**YOUR OBJECTIVE**: Reproduce exactly the final portion of the data: every line from the one containing "и культуры, поэтому текст не" through the last line, inclusive.
<<<<
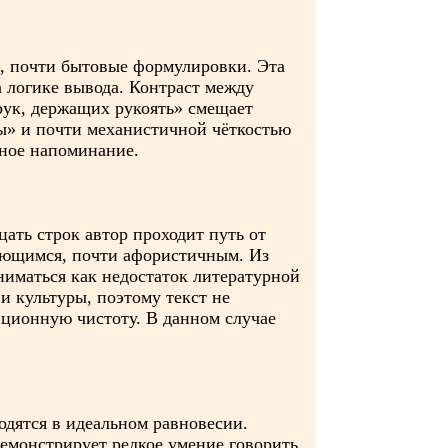
е, почти бытовые формулировки. Эта
 логике вывода. Контраст между
рук, держащих рукоять» смещает
вы» и почти механистичной чёткостью
чное напоминание.
ать строк автор проходит путь от
нающимся, почти афористичным. Из
ниматься как недостаток литературной
и культуры, поэтому текст не
иционную чистоту. В данном случае
одятся в идеальном равновесии.
емонстрирует редкое умение говорить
>>>>
**RESULT FOR THIS EXERCISE**:
и культуры, поэтому текст не
иционную чистоту. В данном случае
одятся в идеальном равновесии.
емонстрирует редкое умение говорить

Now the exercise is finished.